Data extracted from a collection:
-----
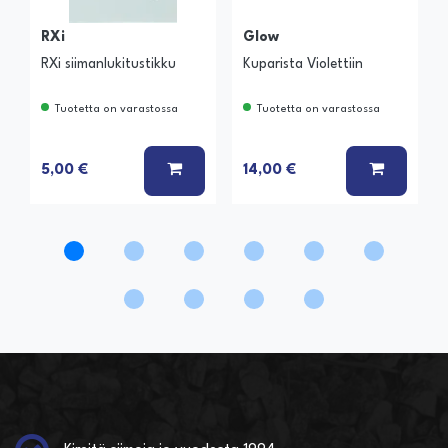
RXi
Glow
RXi siimanlukitustikku
Kuparista Violettiin
Tuotetta on varastossa
Tuotetta on varastossa
LISÄÄ KORIIN
LISÄÄ K
5,00 €
14,00 €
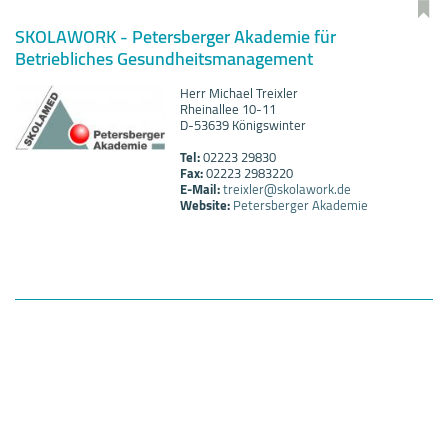
SKOLAWORK - Petersberger Akademie für
Betriebliches Gesundheitsmanagement
Herr Michael Treixler
Rheinallee 10-11
D-53639 Königswinter
Tel:
02223 29830
Fax:
02223 2983220
E-Mail:
treixler@skolawork.de
Website:
Petersberger Akademie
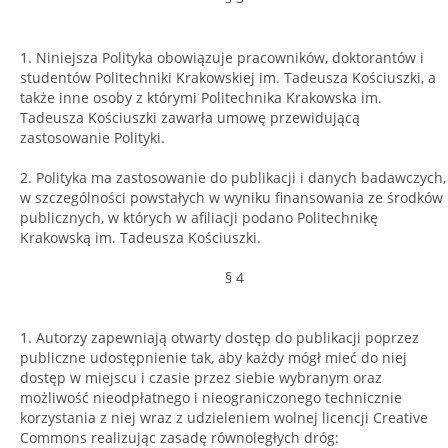
1. Niniejsza Polityka obowiązuje pracowników, doktorantów i
studentów Politechniki Krakowskiej im. Tadeusza Kościuszki, a
także inne osoby z którymi Politechnika Krakowska im.
Tadeusza Kościuszki zawarła umowę przewidującą
zastosowanie Polityki.
2. Polityka ma zastosowanie do publikacji i danych badawczych,
w szczególności powstałych w wyniku finansowania ze środków
publicznych, w których w afiliacji podano Politechnikę
Krakowską im. Tadeusza Kościuszki.
§ 4
1. Autorzy zapewniają otwarty dostęp do publikacji poprzez
publiczne udostępnienie tak, aby każdy mógł mieć do niej
dostęp w miejscu i czasie przez siebie wybranym oraz
możliwość nieodpłatnego i nieograniczonego technicznie
korzystania z niej wraz z udzieleniem wolnej licencji Creative
Commons realizując zasadę równoległych dróg:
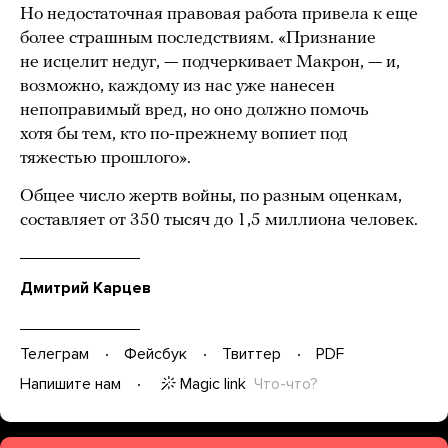
Но недостаточная правовая работа привела к еще
более страшным последствиям. «Признание
не исцелит недуг, — подчеркивает Макрон, — и,
возможно, каждому из нас уже нанесен
непоправимый вред, но оно должно помочь
хотя бы тем, кто по-прежнему вопиет под
тяжестью прошлого».
Общее число жертв войны, по разным оценкам,
составляет от 350 тысяч до 1,5 миллиона человек.
Дмитрий Карцев
Телеграм
Фейсбук
Твиттер
PDF
Magic link
Что-что?
Напишите нам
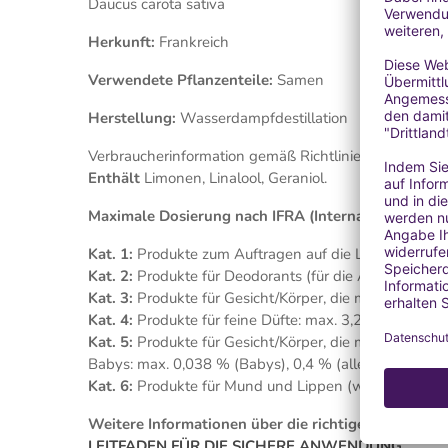
Daucus carota sativa
Herkunft:
Frankreich
Verwendete Pflanzenteile:
Samen
Herstellung:
Wasserdampfdestillation
Verbraucherinformation gemäß Richtlinie 76/768/CEE 
Enthält
Limonen, Linalool, Geraniol.
Maximale Dosierung nach IFRA (International Frag
Kat. 1:
Produkte zum Auftragen auf die Lippen: max.
Kat. 2:
Produkte für Deodorants (für die Achselhöhlen
Kat. 3:
Produkte für Gesicht/Körper, die mit den Fing
Kat. 4:
Produkte für feine Düfte: max. 3,20 %
Kat. 5:
Produkte für Gesicht/Körper, die mit den Han
Babys: max. 0,038 % (Babys), 0,4 % (alle anderen)
Kat. 6:
Produkte für Mund und Lippen (wie Zahnpast
Weitere Informationen über die richtige Anwendung
LEITFADEN FÜR DIE SICHERE ANWENDUNG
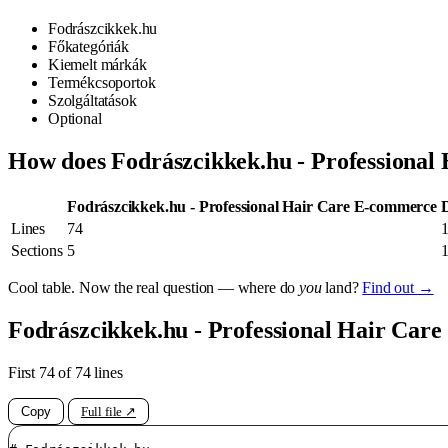
Fodrászcikkek.hu
Főkategóriák
Kiemelt márkák
Termékcsoportok
Szolgáltatások
Optional
How does Fodrászcikkek.hu - Professional
Fodrászcikkek.hu - Professional Hair Care E-commerce
Lines
74
Sections
5
Cool table. Now the real question — where do
you
land?
Find out →
Fodrászcikkek.hu - Professional Hair Care
First 74 of 74 lines
Copy
Full file ↗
-----
# TASK DETAILS
Leave out the pictures and give the rest of the records again exactly.

# ANSWER SPACE
RXi
Glow
RXi siimanlukitustikku
Kuparista Violettiin
Tuotetta on varastossa
Tuotetta on varastossa
LISÄÄ KORIIN
LISÄÄ K
5,00 €
14,00 €
SKOLAWORK - Petersberger Akademie für
Betriebliches Gesundheitsmanagement
Herr Michael Treixler
Rheinallee 10-11
D-53639 Königswinter
Tel:
02223 29830
Fax:
02223 2983220
E-Mail:
treixler@skolawork.de
Website:
Petersberger Akademie
1. Niniejsza Polityka obowiązuje pracowników, doktorantów i
studentów Politechniki Krakowskiej im. Tadeusza Kościuszki, a
także inne osoby z którymi Politechnika Krakowska im.
Tadeusza Kościuszki zawarła umowę przewidującą
zastosowanie Polityki.
2. Polityka ma zastosowanie do publikacji i danych badawczych,
w szczególności powstałych w wyniku finansowania ze środków
publicznych, w których w afiliacji podano Politechnikę
Krakowską im. Tadeusza Kościuszki.
§ 4
1. Autorzy zapewniają otwarty dostęp do publikacji poprzez
publiczne udostępnienie tak, aby każdy mógł mieć do niej
dostęp w miejscu i czasie przez siebie wybranym oraz
możliwość nieodpłatnego i nieograniczonego technicznie
korzystania z niej wraz z udzieleniem wolnej licencji Creative
Commons realizując zasadę równoległych dróg:
Но недостаточная правовая работа привела к еще
более страшным последствиям. «Признание
не исцелит недуг, — подчеркивает Макрон, — и,
возможно, каждому из нас уже нанесен
непоправимый вред, но оно должно помочь
хотя бы тем, кто по-прежнему вопиет под
тяжестью прошлого».
Общее число жертв войны, по разным оценкам,
составляет от 350 тысяч до 1,5 миллиона человек.
Дмитрий Карцев
Телеграм
Фейсбук
Твиттер
PDF
Magic link
Что-что?
Напишите нам
Daucus carota sativa
Herkunft:
Frankreich
Verwendete Pflanzenteile:
Samen
Herstellung:
Wasserdampfdestillation
Verbraucherinformation gemäß Richtlinie 76/768/CEE 
Enthält
Limonen, Linalool, Geraniol.
Maximale Dosierung nach IFRA (International Frag
Kat. 1:
Produkte zum Auftragen auf die Lippen: max.
Kat. 2:
Produkte für Deodorants (für die Achselhöhlen
Kat. 3:
Produkte für Gesicht/Körper, die mit den Fing
Kat. 4:
Produkte für feine Düfte: max. 3,20 %
Kat. 5:
Produkte für Gesicht/Körper, die mit den Han
Babys: max. 0,038 % (Babys), 0,4 % (alle anderen)
Kat. 6:
Produkte für Mund und Lippen (wie Zahnpast
Weitere Informationen über die richtige Anwendung
LEITFADEN FÜR DIE SICHERE ANWENDUNG
Fodrászcikkek.hu
Főkategóriák
Kiemelt márkák
Termékcsoportok
Szolgáltatások
Optional
How does Fodrászcikkek.hu - Professional
Fodrászcikkek.hu - Professional Hair Care E-commerce
Lines
74
Sections
5
Cool table. Now the real question — where do
you
land?
Find out →
Fodrászcikkek.hu - Professional Hair Care
First 74 of 74 lines
Copy
Full file ↗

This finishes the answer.